1726 Stimmberechtigte dürfen sich am kommenden Sonntag, 28. Februar, am Bürgerentscheid in Wachenroth beteiligen. Dabei geht es um die Errichtung zweier Windräder auf Gemeindegrund südlich der A3. Nebenan im gemeindefreien Waldgebiet Birkach plant der Projektant ein drittes Windrad.

Der Gemeinderat hatte im Juli vergangenen Jahres mit großer Mehrheit der Windkraft in Wachenroth den Weg geebnet und die Bauleitplanung für zwei Windräder auf den Weg gebracht. Die Räte beschlossen auch, für das große Vorranggebiet, in dem schon die fünf Lonnerstadter Windräder stehen, die so genannte 10H-Regelung nicht anzuwenden.

Gegen diesen Beschluss machte eine Interessengemeinschaft mobil und führte das Bürgerbegehren "Sag ja zu 10H" zu einem Erfolg. Würde die Gemeinde darauf bestehen, dass der Mindestabstand zur Wohnbebauung das Zehnfache der Windradhöhe (10H) betragen muss, könnten an dieser Stelle keine Windräder aufgestellt werden.
Diesem Begehren "Sag ja zu 10H" (auf dem Stimmzettel der "Bürgerentscheid 2") hat der Gemeinderat ein eigenes Begehren entgegen gestellt. In dem "Bürgerentscheid 1" wird der Bürger gefragt, ob er für oder gegen die Aufstellung des Bebauungsplanes "Bürgerwindpark Wachenroth" ist. Da sich theoretisch die Antworten auf die beiden Fragen in den Bürgerentscheiden widersprechen könnten, gibt es noch eine Stichfrage.
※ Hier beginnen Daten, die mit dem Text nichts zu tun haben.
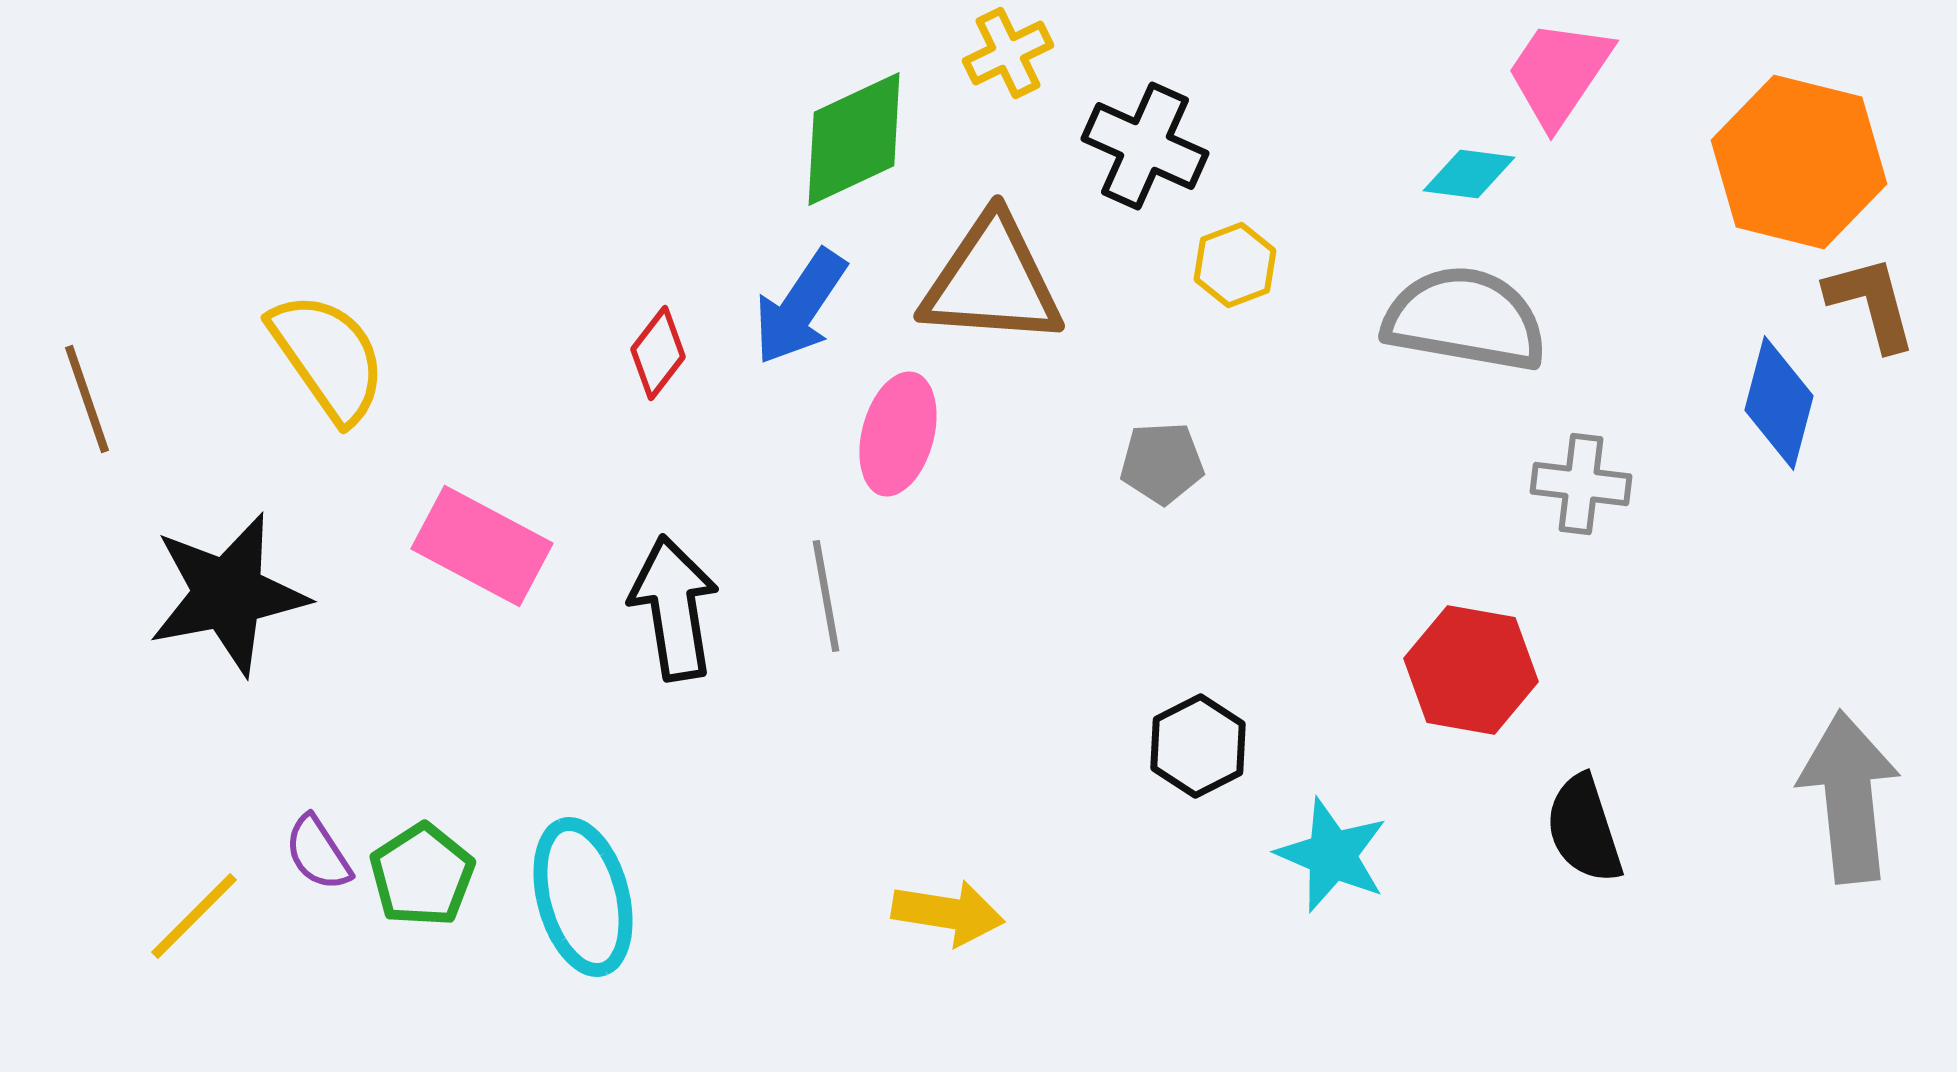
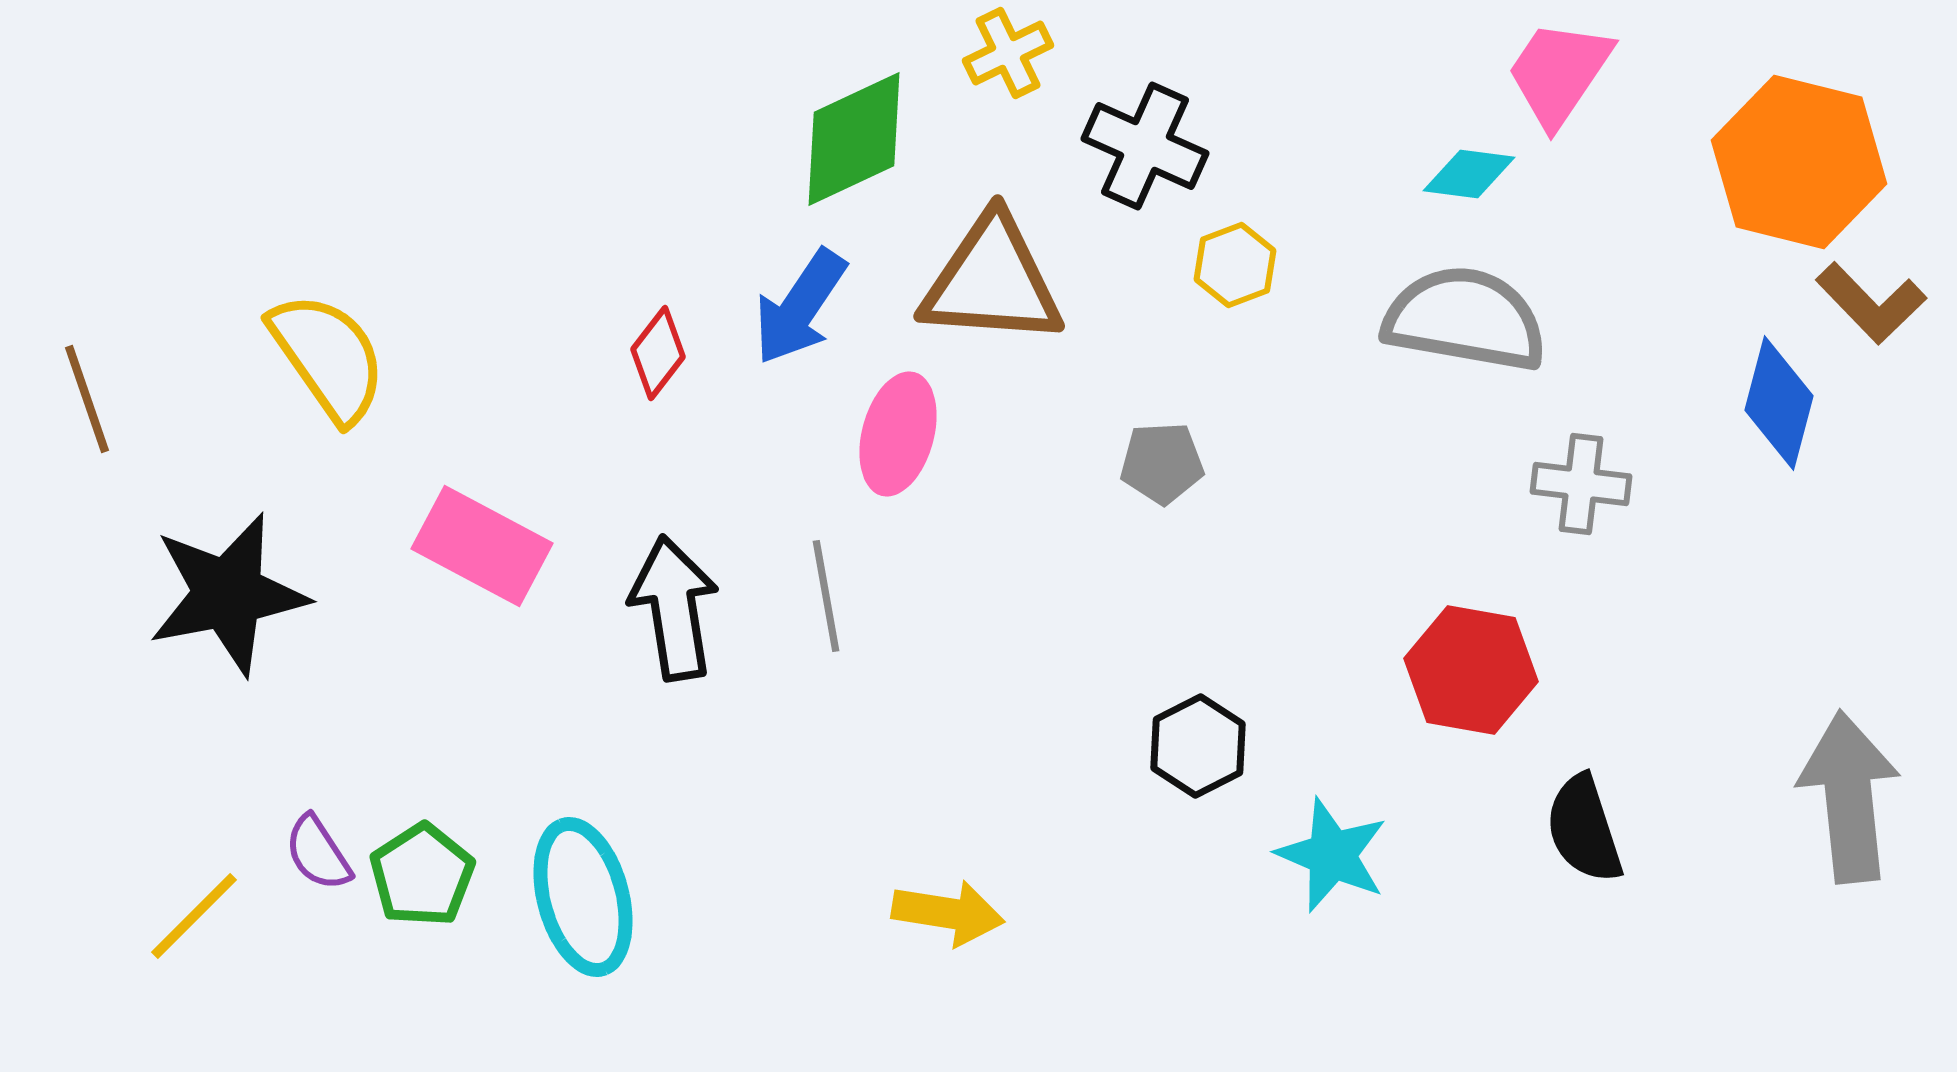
brown L-shape: rotated 151 degrees clockwise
Der Stimmzettel am Sonntag in Wachenroth ist damit ähnlich aufgebaut wie der, mit dem im vergangenen Jahr im Landkreis Erlangen-Höchstadt über die Stadt-Umland-Bahn abgestimmt wurde. Damals waren in Wachenroth aber nur 28 Prozent der Stimmberechtigten zu mobilisieren.

Wachenroths Verwaltungsleiter Markus Schramm geht fest davon aus, dass die Beteiligung bei der Windrad-Abstimmung deutlich höher liegen wird. "Aktuell haben wir schon über 260 Briefwähler", verriet er auf Anfrage des FT.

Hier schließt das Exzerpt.